In algebraic geometry, an unramified morphism is a morphism $f: X \to Y$ of schemes such that (a) it is locally of finite presentation and (b) for each $x \in X$ and $y = f(x)$, we have that
1. The residue field $k(x)$ is a separable algebraic extension of $k(y)$.
2. $f^{\#}(\mathfrak{m}_y) \mathcal{O}_{x, X} = \mathfrak{m}_x,$ where $f^{\#}: \mathcal{O}_{y, Y} \to \mathcal{O}_{x, X}$ and $\mathfrak{m}_y, \mathfrak{m}_x$ are maximal ideals of the local rings.

A flat unramified morphism is called an étale morphism.
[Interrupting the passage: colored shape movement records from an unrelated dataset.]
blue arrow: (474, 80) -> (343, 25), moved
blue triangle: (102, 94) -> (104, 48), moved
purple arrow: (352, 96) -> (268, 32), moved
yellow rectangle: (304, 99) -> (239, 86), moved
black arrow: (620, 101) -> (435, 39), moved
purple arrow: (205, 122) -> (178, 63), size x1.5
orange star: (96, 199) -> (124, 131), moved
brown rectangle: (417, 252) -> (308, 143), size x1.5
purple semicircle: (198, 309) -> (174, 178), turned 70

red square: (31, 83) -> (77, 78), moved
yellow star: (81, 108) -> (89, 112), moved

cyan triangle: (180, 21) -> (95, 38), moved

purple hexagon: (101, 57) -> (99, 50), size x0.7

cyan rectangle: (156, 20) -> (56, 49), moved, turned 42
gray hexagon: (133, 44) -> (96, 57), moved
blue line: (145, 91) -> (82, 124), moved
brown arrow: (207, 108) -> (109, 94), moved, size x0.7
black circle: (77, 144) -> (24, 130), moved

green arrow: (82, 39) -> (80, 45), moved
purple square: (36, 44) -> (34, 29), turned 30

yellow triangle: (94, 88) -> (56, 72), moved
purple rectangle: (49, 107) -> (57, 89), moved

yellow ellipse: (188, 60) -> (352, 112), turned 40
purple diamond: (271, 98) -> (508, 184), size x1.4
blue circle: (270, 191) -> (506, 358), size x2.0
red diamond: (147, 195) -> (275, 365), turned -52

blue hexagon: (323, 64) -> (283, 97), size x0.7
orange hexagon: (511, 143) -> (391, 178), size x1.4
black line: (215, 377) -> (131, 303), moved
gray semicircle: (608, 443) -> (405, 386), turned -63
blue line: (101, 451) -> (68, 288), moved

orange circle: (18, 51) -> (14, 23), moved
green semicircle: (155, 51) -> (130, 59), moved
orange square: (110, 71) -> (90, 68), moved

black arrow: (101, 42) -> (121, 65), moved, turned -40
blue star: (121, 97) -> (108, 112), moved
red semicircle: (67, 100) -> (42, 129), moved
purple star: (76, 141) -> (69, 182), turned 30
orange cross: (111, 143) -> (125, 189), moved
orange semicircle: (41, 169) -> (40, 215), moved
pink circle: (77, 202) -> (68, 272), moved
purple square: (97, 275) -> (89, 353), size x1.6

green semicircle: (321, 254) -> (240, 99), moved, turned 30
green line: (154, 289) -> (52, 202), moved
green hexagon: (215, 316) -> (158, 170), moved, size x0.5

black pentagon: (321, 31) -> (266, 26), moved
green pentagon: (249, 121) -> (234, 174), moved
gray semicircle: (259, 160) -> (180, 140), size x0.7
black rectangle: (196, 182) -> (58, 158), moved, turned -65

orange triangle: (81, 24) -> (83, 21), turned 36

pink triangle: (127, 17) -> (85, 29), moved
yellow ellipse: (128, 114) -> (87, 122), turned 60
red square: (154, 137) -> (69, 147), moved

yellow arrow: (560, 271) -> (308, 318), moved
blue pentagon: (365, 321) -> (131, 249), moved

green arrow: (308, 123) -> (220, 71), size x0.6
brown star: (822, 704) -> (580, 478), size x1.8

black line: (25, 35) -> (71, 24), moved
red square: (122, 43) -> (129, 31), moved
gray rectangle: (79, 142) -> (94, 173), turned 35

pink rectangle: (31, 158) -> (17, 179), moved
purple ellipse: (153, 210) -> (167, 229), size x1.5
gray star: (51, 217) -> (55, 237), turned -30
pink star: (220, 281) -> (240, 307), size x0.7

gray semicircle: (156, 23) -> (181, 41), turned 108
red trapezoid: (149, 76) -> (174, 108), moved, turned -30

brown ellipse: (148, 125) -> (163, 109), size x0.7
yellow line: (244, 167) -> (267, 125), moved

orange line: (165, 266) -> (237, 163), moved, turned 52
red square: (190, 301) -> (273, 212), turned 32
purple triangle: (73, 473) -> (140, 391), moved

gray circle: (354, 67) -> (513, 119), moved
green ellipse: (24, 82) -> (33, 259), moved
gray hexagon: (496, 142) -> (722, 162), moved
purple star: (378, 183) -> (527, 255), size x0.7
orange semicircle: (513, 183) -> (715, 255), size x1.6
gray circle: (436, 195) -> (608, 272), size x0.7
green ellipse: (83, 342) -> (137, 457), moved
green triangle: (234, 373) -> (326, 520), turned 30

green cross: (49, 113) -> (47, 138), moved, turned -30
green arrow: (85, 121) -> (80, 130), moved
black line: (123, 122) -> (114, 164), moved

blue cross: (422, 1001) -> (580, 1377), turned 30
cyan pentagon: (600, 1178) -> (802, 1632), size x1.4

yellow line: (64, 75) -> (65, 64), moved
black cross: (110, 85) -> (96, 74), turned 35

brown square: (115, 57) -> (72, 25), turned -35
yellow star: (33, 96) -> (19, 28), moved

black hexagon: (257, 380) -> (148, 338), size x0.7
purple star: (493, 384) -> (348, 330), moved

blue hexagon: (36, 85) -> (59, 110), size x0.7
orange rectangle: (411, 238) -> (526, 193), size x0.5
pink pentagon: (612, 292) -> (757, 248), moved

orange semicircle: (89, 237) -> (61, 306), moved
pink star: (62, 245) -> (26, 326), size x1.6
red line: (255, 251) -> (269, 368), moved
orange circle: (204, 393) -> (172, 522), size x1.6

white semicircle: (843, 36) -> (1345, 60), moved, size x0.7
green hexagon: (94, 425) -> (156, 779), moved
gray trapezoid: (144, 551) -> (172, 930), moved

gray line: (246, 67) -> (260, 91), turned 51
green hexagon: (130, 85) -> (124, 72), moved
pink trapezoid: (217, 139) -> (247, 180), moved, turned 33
Less strongly, if $f$ satisfies the conditions when restricted to sufficiently small neighborhoods of $x$ and $y$, then $f$ is said to be unramified near $x$.

Some authors prefer to use weaker conditions, in which case they call a morphism satisfying the above a G-unramified morphism.

== Simple example ==
Let $A$ be a ring and B the ring obtained by adjoining an integral element to A; i.e., $B = A[t]/(F)$ for some monic polynomial F. Then $\operatorname{Spec}(B) \to \operatorname{Spec}(A)$ is unramified if and only if the polynomial F is separable (i.e., it and its derivative generate the unit ideal of $A[t]$).

== Curve case ==
Let $f: X \to Y$ be a finite morphism between smooth connected curves over an algebraically closed field, P a closed point of X and $Q = f(P)$. We then have the local ring homomorphism $f^{\#} : \mathcal{O}_Q \to \mathcal{O}_P$ where $(\mathcal{O}_Q, \mathfrak{m}_Q)$ and $(\mathcal{O}_P, \mathfrak{m}_P)$ are the local rings at Q and P of Y and X. Since $\mathcal{O}_P$ is a discrete valuation ring, there is a unique integer $e_P > 0$ such that $f^{\#} (\mathfrak{m}_Q) \mathcal{O}_P = {\mathfrak{m}_P}^{e_P}$. The integer $e_P$ is called the ramification index of $P$ over $Q$. Since $k(P) = k(Q)$ as the base field is algebraically closed, $f$ is unramified at $P$ (in fact, étale) if and only if $e_P = 1$. Otherwise, $f$ is said to be ramified at P and Q is called a branch point.

== Characterization ==
Given a morphism $f: X \to Y$ that is locally of finite presentation, the following are equivalent:
1. f is unramified.
2. The diagonal map $\delta_f: X \to X \times_Y X$ is an open immersion.
3. The relative cotangent sheaf $\Omega_{X/Y}$ is zero.